Structured page parsing data:

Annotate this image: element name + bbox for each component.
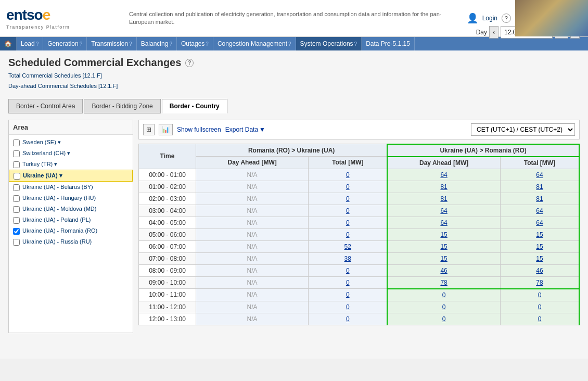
ua-da-link[interactable]: 46 [440, 267, 447, 274]
label-ua-by[interactable]: Ukraine (UA) - Belarus (BY) [22, 183, 93, 190]
ua-da-link[interactable]: 0 [442, 303, 446, 311]
nav-generation-help[interactable]: ? [80, 41, 83, 47]
timezone-select[interactable]: CET (UTC+1) / CEST (UTC+2) UTC [471, 123, 575, 136]
ro-total-link[interactable]: 0 [346, 279, 350, 286]
login-link[interactable]: Login [482, 15, 497, 22]
table-row-ro-total[interactable]: 0 [309, 276, 387, 289]
nav-transmission-help[interactable]: ? [129, 41, 132, 47]
nav-load-help[interactable]: ? [36, 41, 39, 47]
table-row-ua-total[interactable]: 81 [500, 181, 579, 193]
table-row-ro-total[interactable]: 0 [309, 228, 387, 240]
ua-da-link[interactable]: 15 [440, 255, 447, 262]
checkbox-ua[interactable] [14, 173, 20, 180]
tab-border-bidding-zone[interactable]: Border - Bidding Zone [84, 99, 160, 113]
nav-congestion-management[interactable]: Congestion Management ? [213, 37, 296, 50]
checkbox-ua-ro[interactable] [13, 228, 20, 235]
nav-generation[interactable]: Generation ? [43, 37, 87, 50]
nav-home-button[interactable]: 🏠 [0, 37, 17, 50]
tab-border-country[interactable]: Border - Country [162, 99, 227, 113]
table-row-ro-total[interactable]: 0 [309, 181, 387, 193]
table-row-ua-total[interactable]: 0 [500, 289, 579, 301]
checkbox-ua-pl[interactable] [13, 217, 20, 224]
table-row-ua-da[interactable]: 0 [387, 301, 500, 313]
grid-view-button[interactable]: ⊞ [143, 124, 155, 135]
label-ua-pl[interactable]: Ukraine (UA) - Poland (PL) [22, 216, 91, 223]
tab-border-control-area[interactable]: Border - Control Area [8, 99, 83, 113]
header-help-button[interactable]: ? [502, 14, 511, 23]
ua-total-link[interactable]: 46 [536, 267, 543, 274]
nav-load[interactable]: Load ? [17, 37, 43, 50]
table-row-ro-total[interactable]: 52 [309, 240, 387, 252]
table-row-ua-da[interactable]: 15 [387, 240, 500, 252]
ua-da-link[interactable]: 81 [440, 195, 447, 202]
nav-outages[interactable]: Outages ? [177, 37, 213, 50]
table-row-ua-total[interactable]: 46 [500, 264, 579, 276]
nav-balancing[interactable]: Balancing ? [137, 37, 177, 50]
ua-total-link[interactable]: 64 [536, 171, 543, 179]
table-row-ro-total[interactable]: 0 [309, 217, 387, 228]
ro-total-link[interactable]: 0 [346, 231, 350, 238]
table-row-ua-total[interactable]: 15 [500, 240, 579, 252]
ua-total-link[interactable]: 15 [536, 231, 543, 238]
ro-total-link[interactable]: 0 [346, 267, 350, 274]
table-row-ua-total[interactable]: 0 [500, 301, 579, 313]
nav-transmission[interactable]: Transmission ? [87, 37, 136, 50]
checkbox-ua-hu[interactable] [13, 195, 20, 202]
table-row-ua-da[interactable]: 64 [387, 205, 500, 217]
show-fullscreen-link[interactable]: Show fullscreen [177, 126, 221, 133]
label-ua-hu[interactable]: Ukraine (UA) - Hungary (HU) [22, 194, 96, 201]
checkbox-ua-by[interactable] [13, 184, 20, 191]
ro-total-link[interactable]: 0 [346, 315, 350, 323]
ro-total-link[interactable]: 52 [344, 243, 351, 250]
ua-total-link[interactable]: 81 [536, 183, 543, 190]
ro-total-link[interactable]: 0 [346, 183, 350, 190]
ro-total-link[interactable]: 0 [346, 303, 350, 311]
table-row-ua-total[interactable]: 64 [500, 205, 579, 217]
label-tr[interactable]: Turkey (TR) ▾ [22, 160, 57, 168]
ua-da-link[interactable]: 0 [442, 315, 446, 323]
table-row-ua-da[interactable]: 78 [387, 276, 500, 289]
ua-total-link[interactable]: 0 [538, 303, 542, 311]
ua-da-link[interactable]: 64 [440, 207, 447, 214]
ua-da-link[interactable]: 15 [440, 231, 447, 238]
sidebar-content[interactable]: Sweden (SE) ▾ Switzerland (CH) ▾ Turkey … [9, 135, 133, 333]
table-row-ua-total[interactable]: 81 [500, 193, 579, 205]
nav-outages-help[interactable]: ? [206, 41, 209, 47]
table-row-ro-total[interactable]: 0 [309, 205, 387, 217]
export-data-button[interactable]: Export Data ▼ [225, 126, 265, 133]
table-row-ro-total[interactable]: 0 [309, 169, 387, 181]
label-ua-ro[interactable]: Ukraine (UA) - Romania (RO) [22, 227, 97, 234]
ua-total-link[interactable]: 0 [538, 315, 542, 323]
ua-da-link[interactable]: 15 [440, 243, 447, 250]
ua-total-link[interactable]: 15 [536, 255, 543, 262]
table-row-ro-total[interactable]: 38 [309, 252, 387, 264]
table-row-ro-total[interactable]: 0 [309, 289, 387, 301]
table-row-ua-da[interactable]: 81 [387, 193, 500, 205]
label-ua-ru[interactable]: Ukraine (UA) - Russia (RU) [22, 238, 92, 245]
page-title-help-button[interactable]: ? [185, 59, 194, 67]
table-row-ro-total[interactable]: 0 [309, 301, 387, 313]
ua-da-link[interactable]: 78 [440, 279, 447, 286]
nav-congestion-help[interactable]: ? [288, 41, 291, 47]
nav-data-pre[interactable]: Data Pre-5.1.15 [362, 37, 415, 50]
table-row-ua-total[interactable]: 64 [500, 169, 579, 181]
ua-da-link[interactable]: 64 [440, 219, 447, 226]
table-row-ua-da[interactable]: 0 [387, 289, 500, 301]
label-ua[interactable]: Ukraine (UA) ▾ [23, 172, 62, 179]
table-row-ua-da[interactable]: 15 [387, 252, 500, 264]
checkbox-ua-md[interactable] [13, 206, 20, 213]
ua-da-link[interactable]: 81 [440, 183, 447, 190]
label-ua-md[interactable]: Ukraine (UA) - Moldova (MD) [22, 205, 96, 212]
checkbox-ua-ru[interactable] [13, 239, 20, 246]
table-row-ua-total[interactable]: 0 [500, 313, 579, 325]
table-row-ua-da[interactable]: 64 [387, 217, 500, 228]
ua-total-link[interactable]: 15 [536, 243, 543, 250]
table-row-ro-total[interactable]: 0 [309, 313, 387, 325]
nav-balancing-help[interactable]: ? [169, 41, 172, 47]
table-row-ua-total[interactable]: 78 [500, 276, 579, 289]
table-row-ua-total[interactable]: 64 [500, 217, 579, 228]
ua-total-link[interactable]: 0 [538, 291, 542, 299]
ro-total-link[interactable]: 38 [344, 255, 351, 262]
table-row-ua-da[interactable]: 64 [387, 169, 500, 181]
ua-da-link[interactable]: 64 [440, 171, 447, 179]
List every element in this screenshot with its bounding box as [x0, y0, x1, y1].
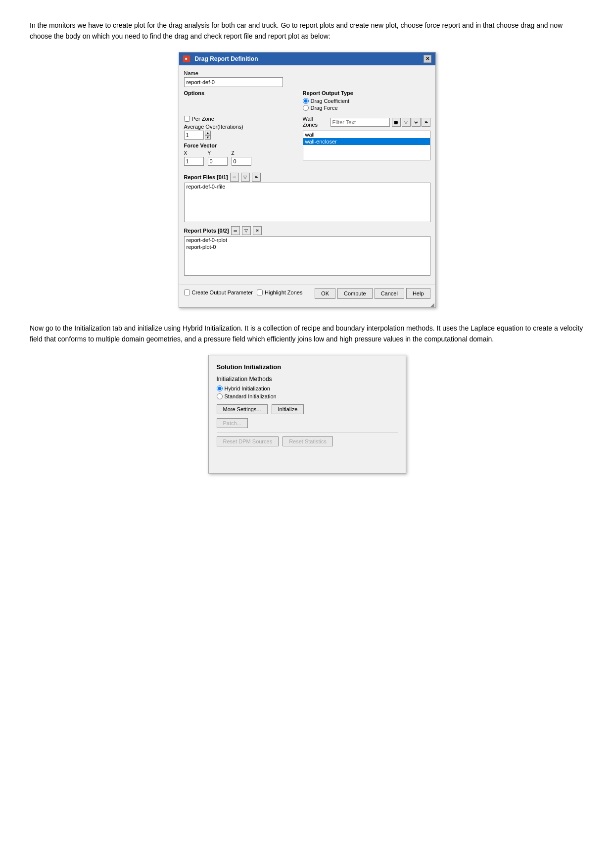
fv-y-label: Y: [208, 150, 228, 156]
avg-input[interactable]: [184, 131, 204, 140]
reset-row: Reset DPM Sources Reset Statistics: [217, 436, 398, 446]
report-files-add-btn[interactable]: ═: [230, 173, 239, 182]
per-zone-label: Per Zone: [192, 116, 214, 122]
wall-item[interactable]: wall: [303, 131, 430, 138]
dialog-body: Name Options Report Output Type Drag Coe…: [179, 65, 435, 285]
patch-button[interactable]: Patch...: [217, 418, 248, 428]
highlight-zones-checkbox[interactable]: [257, 289, 263, 295]
report-plots-add-btn[interactable]: ═: [231, 226, 240, 235]
init-methods-label: Initialization Methods: [217, 376, 398, 383]
report-files-section: Report Files [0/1] ═ ▽ ✕̶ report-def-0-r…: [184, 173, 430, 222]
per-zone-checkbox-row: Per Zone: [184, 116, 293, 122]
highlight-zones-label: Highlight Zones: [265, 289, 302, 295]
fv-z-label: Z: [232, 150, 251, 156]
name-label: Name: [184, 70, 430, 76]
drag-coefficient-radio[interactable]: [303, 98, 309, 104]
hybrid-radio[interactable]: [217, 386, 223, 391]
per-zone-checkbox[interactable]: [184, 116, 190, 122]
cancel-button[interactable]: Cancel: [375, 288, 404, 299]
fv-z-input[interactable]: [232, 157, 251, 166]
drag-dialog-container: ■ Drag Report Definition ✕ Name Options …: [30, 52, 584, 308]
report-plots-header: Report Plots [0/2] ═ ▽ ✕̶: [184, 226, 430, 235]
more-settings-row: More Settings... Initialize: [217, 404, 398, 414]
fv-z-col: Z: [232, 150, 251, 166]
report-plots-clear-btn[interactable]: ✕̶: [253, 226, 262, 235]
force-vector-row: X Y Z: [184, 150, 293, 166]
filter-clear-icon[interactable]: ✕̶: [422, 118, 430, 127]
sol-init-container: Solution Initialization Initialization M…: [30, 355, 584, 474]
fv-y-col: Y: [208, 150, 228, 166]
sol-divider: [217, 432, 398, 433]
filter-pin-icon[interactable]: ■̶: [392, 118, 401, 127]
fv-x-col: X: [184, 150, 204, 166]
fv-x-input[interactable]: [184, 157, 204, 166]
titlebar-left: ■ Drag Report Definition: [183, 55, 258, 62]
dialog-titlebar: ■ Drag Report Definition ✕: [179, 52, 435, 65]
close-button[interactable]: ✕: [424, 55, 431, 63]
wall-encloser-item[interactable]: wall-encloser: [303, 138, 430, 145]
dialog-icon: ■: [183, 55, 190, 62]
report-files-filter-btn[interactable]: ▽: [241, 173, 250, 182]
drag-coefficient-radio-row: Drag Coefficient: [303, 98, 430, 104]
dialog-footer: Create Output Parameter Highlight Zones …: [179, 285, 435, 302]
wall-zones-right: Wall Zones ■̶ ▽ ▽̶ ✕̶ wall wall-encloser: [303, 116, 430, 169]
spinner-arrows[interactable]: ▲ ▼: [205, 131, 211, 140]
footer-right: OK Compute Cancel Help: [315, 288, 430, 299]
initialize-button[interactable]: Initialize: [272, 404, 304, 414]
drag-coefficient-label: Drag Coefficient: [311, 98, 350, 104]
standard-radio-row: Standard Initialization: [217, 393, 398, 399]
right-col: Report Output Type Drag Coefficient Drag…: [303, 90, 430, 112]
standard-label: Standard Initialization: [225, 393, 277, 399]
fv-y-input[interactable]: [208, 157, 228, 166]
force-vector-label: Force Vector: [184, 143, 293, 148]
ok-button[interactable]: OK: [315, 288, 335, 299]
drag-force-radio[interactable]: [303, 105, 309, 111]
wall-zones-listbox[interactable]: wall wall-encloser: [303, 131, 430, 160]
footer-left: Create Output Parameter Highlight Zones: [184, 289, 303, 297]
report-files-header: Report Files [0/1] ═ ▽ ✕̶: [184, 173, 430, 182]
report-file-item[interactable]: report-def-0-rfile: [185, 183, 430, 190]
sol-init-title: Solution Initialization: [217, 363, 398, 371]
create-output-row: Create Output Parameter: [184, 289, 253, 295]
resize-handle[interactable]: ◢: [179, 302, 435, 307]
spinner-up[interactable]: ▲: [205, 131, 211, 135]
reset-statistics-button[interactable]: Reset Statistics: [283, 436, 333, 446]
drag-force-radio-row: Drag Force: [303, 105, 430, 111]
avg-over-label: Average Over(Iterations): [184, 124, 293, 130]
compute-button[interactable]: Compute: [337, 288, 373, 299]
left-col: Options: [184, 90, 293, 112]
report-output-label: Report Output Type: [303, 90, 430, 96]
report-plots-label: Report Plots [0/2]: [184, 228, 229, 234]
options-row: Options Report Output Type Drag Coeffici…: [184, 90, 430, 112]
bottom-spacer: [217, 450, 398, 465]
create-output-checkbox[interactable]: [184, 289, 190, 295]
highlight-zones-row: Highlight Zones: [257, 289, 302, 295]
filter-down-icon[interactable]: ▽: [402, 118, 411, 127]
report-plot-item2[interactable]: report-plot-0: [185, 243, 430, 250]
help-button[interactable]: Help: [406, 288, 430, 299]
report-files-listbox[interactable]: report-def-0-rfile: [184, 183, 430, 222]
hybrid-radio-row: Hybrid Initialization: [217, 386, 398, 391]
report-plots-filter-btn[interactable]: ▽: [242, 226, 251, 235]
more-settings-button[interactable]: More Settings...: [217, 404, 268, 414]
report-plot-item1[interactable]: report-def-0-rplot: [185, 237, 430, 243]
wall-zones-filter[interactable]: [331, 118, 390, 127]
per-zone-row: Per Zone Average Over(Iterations) ▲ ▼ Fo…: [184, 116, 430, 169]
patch-row: Patch...: [217, 418, 398, 428]
drag-force-label: Drag Force: [311, 105, 338, 111]
report-files-clear-btn[interactable]: ✕̶: [252, 173, 261, 182]
avg-spinner: ▲ ▼: [184, 131, 293, 140]
filter-deselect-icon[interactable]: ▽̶: [412, 118, 421, 127]
fv-x-label: X: [184, 150, 204, 156]
report-plots-section: Report Plots [0/2] ═ ▽ ✕̶ report-def-0-r…: [184, 226, 430, 276]
standard-radio[interactable]: [217, 393, 223, 399]
hybrid-label: Hybrid Initialization: [225, 386, 270, 391]
report-plots-listbox[interactable]: report-def-0-rplot report-plot-0: [184, 236, 430, 276]
filter-icons: ■̶ ▽ ▽̶ ✕̶: [392, 118, 430, 127]
reset-dpm-button[interactable]: Reset DPM Sources: [217, 436, 279, 446]
spinner-down[interactable]: ▼: [205, 135, 211, 140]
name-input[interactable]: [184, 77, 283, 87]
report-files-label: Report Files [0/1]: [184, 174, 228, 180]
options-label: Options: [184, 90, 293, 96]
dialog-title: Drag Report Definition: [195, 55, 258, 62]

■ Try it ■
Go through the records above, find each line with the string "titlebar", and copy it.

■ Answer to the problem ■
titlebar-left: ■ Drag Report Definition: [183, 55, 258, 62]
dialog-titlebar: ■ Drag Report Definition ✕: [179, 52, 435, 65]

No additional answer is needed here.